Quelques minutes plus tard, mon père me retrouve. Il ne dit rien. Il s’assoit à côté de moi, dans un silence respectueux. Sur le chemin du retour, aucun de nous ne parle. La voiture file doucement sur la route, comme un animal fatigué qui connaît le chemin par cœur. Et dehors, la lumière décline lentement, étire de longues ombres paisibles sur les champs encore tièdes. À la radio, un morceau instrumental passe en sourdine, les notes, lentes et discrètes, semblent flotter entre nous, comme si elles avaient compris qu’il ne fallait pas déranger le silence.
Je garde les yeux rivés sur la route, un peu hypnotisée par la régularité du paysage qui défile, les arbres plantés là comme les lignes d’un cahier qu’on ne lit plus.

Et puis, sans prévenir, il tourne.

Il quitte la départementale pour s’engager sur une petite route secondaire, un chemin étroit bordé de feuillages épais qui semblent refermer la voie derrière nous. Je fronce les sourcils, la surprise me tire doucement du flou dans lequel j’étais plongée.

— Euh… Papa ?

Pas de réponse. Je me redresse un peu sur mon siège, mon regard glisse sur son profil attentif.

— Tu vas où là ? C’est pas le chemin habituel…

Il garde les yeux fixés sur la route, concentré, mais son visage reste incroyablement calme, presque serein, comme s’il avait longuement réfléchi à ce détour et qu’aucune explication n’était nécessaire pour le moment.

Je me tais, plus intriguée qu’inquiète. Peut-être que je sens, sans le formuler, qu’il vaut mieux attendre. Que ce silence-là est une intention qui n’a pas encore de mots.

Peu à peu, le paysage change. Ce qui était une route devient un sentier, puis quelque chose qui ne ressemble même plus à un chemin. Les branches se font plus serrées, fouettent les parois de la voiture, la végétation plus dense, presque sauvage. Les arbres se penchent au-dessus de nous comme pour protéger ce passage secret. Le soleil, qui joue encore un peu avec les feuilles, peine à percer le feuillage tant il est épais, et l’air sent l’humus, la mousse fraîche et la terre mouillée. À croire qu’il n’y a jamais eu d’hiver dans ces bois.

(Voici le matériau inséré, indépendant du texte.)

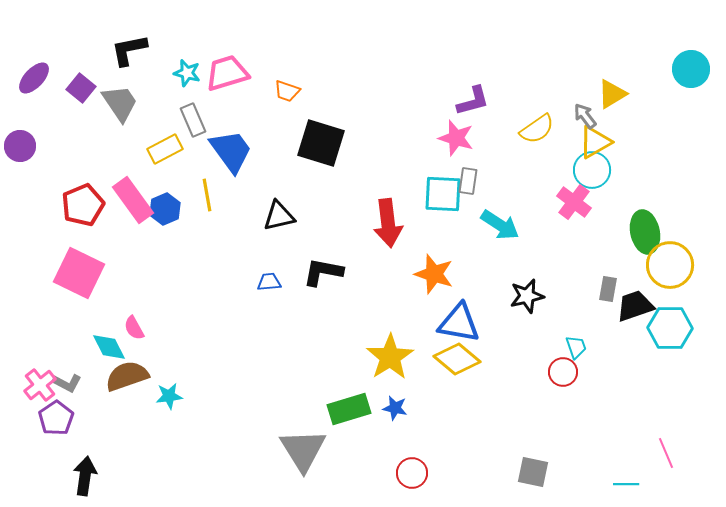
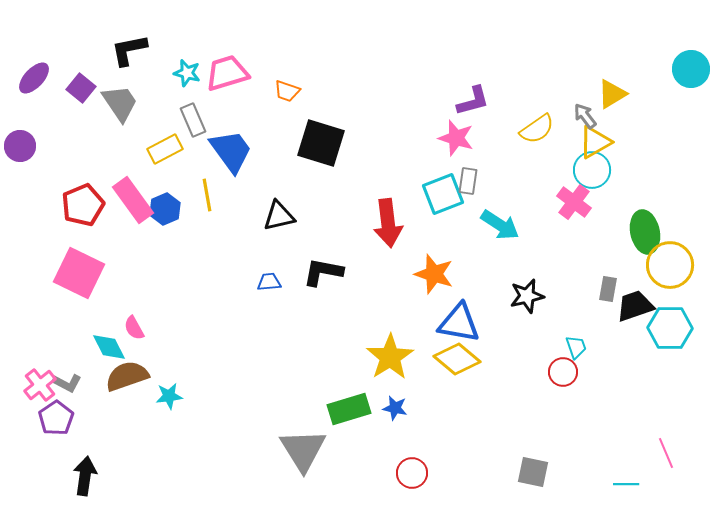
cyan square at (443, 194): rotated 24 degrees counterclockwise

On s’enfonce dans la forêt comme on entre dans un souvenir enfoui, un de ceux qu’on n’a pas vraiment cherché à retrouver, mais qui revient tout de même. Je sens mon cœur battre un peu plus vite, non pas par peur, mais parce qu’un étrange pressentiment me traverse, l’intuition qu’on va arriver à un endroit important, même si je ne sais pas encore pourquoi. Et puis il s’arrête. Là, au milieu de nulle part. Il n’y a ni panneau, ni banc, ni table, ni âmes qui vivent, rien qui indique qu’il faut s’arrêter ici. Juste des arbres, des feuilles, et ce silence incroyable, épais comme une couverture d’hiver. Il coupe le contact, le moteur expire dans un râle doux, et tout s’éteint autour de nous. Même les oiseaux se sont tus.
Je tourne lentement la tête vers lui.

Il me regarde enfin, de ce regard rare et particulier qu’il n’a que lorsqu’il parle de maman, un regard lourd de souvenirs et de choses qu’il n’a jamais réussi à dire à voix haute. Il ne bouge pas. Il attend, je crois. Comme s’il me laissait le temps de sentir, de comprendre.

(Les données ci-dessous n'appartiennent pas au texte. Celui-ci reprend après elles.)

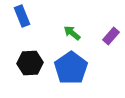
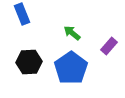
blue rectangle: moved 2 px up
purple rectangle: moved 2 px left, 10 px down
black hexagon: moved 1 px left, 1 px up
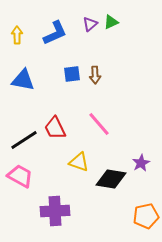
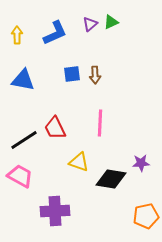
pink line: moved 1 px right, 1 px up; rotated 44 degrees clockwise
purple star: rotated 24 degrees clockwise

— C’est quoi, cet endroit ? je murmure, la voix à peine plus forte qu’un souffle.

Il prend une lente inspiration, ses doigts serrés sur ses genoux, comme s’il cherchait encore les mots justes. Puis sans dire un mot, mon père ouvre sa portière, descend lentement, contourne la voiture et vient jusqu’à la mienne. Il se contente d’ouvrir doucement la portière du côté passager, comme s’il m’invitait à sortir dans un monde un peu plus grand que celui de l’habitacle.

— Viens, me dit-il simplement, d’une voix douce, presque fragile.

Je n’hésite pas longtemps. Je le suis. Après tout, c’est mon père.

Il marche devant, les mains dans les poches, sans se retourner, mais je sens qu’il vérifie à l’oreille que mes pas suivent les siens. Le sol est souple sous nos chaussures, couvert de feuilles mortes et de mousse. La forêt ici n’a rien d’inquiétant. Elle est calme, presque maternelle. L’air y est plus frais, plus dense, mais pas oppressant, il sent la terre chaude, les fougères, les aiguilles de pin et la résine. On entend à peine quelques oiseaux, le bruissement d’un écureuil qui détale, le craquement discret de branches humides sous nos pieds. La lumière filtre par endroits, éclats dorés suspendus dans les airs comme de petites étoiles figées. Tout autour, le silence n’est pas vide il est vivant, presque enveloppant, comme si cette forêt retenait son souffle pour mieux nous écouter.

Je ne sais pas combien de temps on marche. Dix minutes ? Vingt ? Peut-être plus. Le temps semble avoir lâché prise ici, comme si ce lieu appartenait à un autre rythme, comme à la table du café de Samia. Et cette pensée m’apaise plus encore.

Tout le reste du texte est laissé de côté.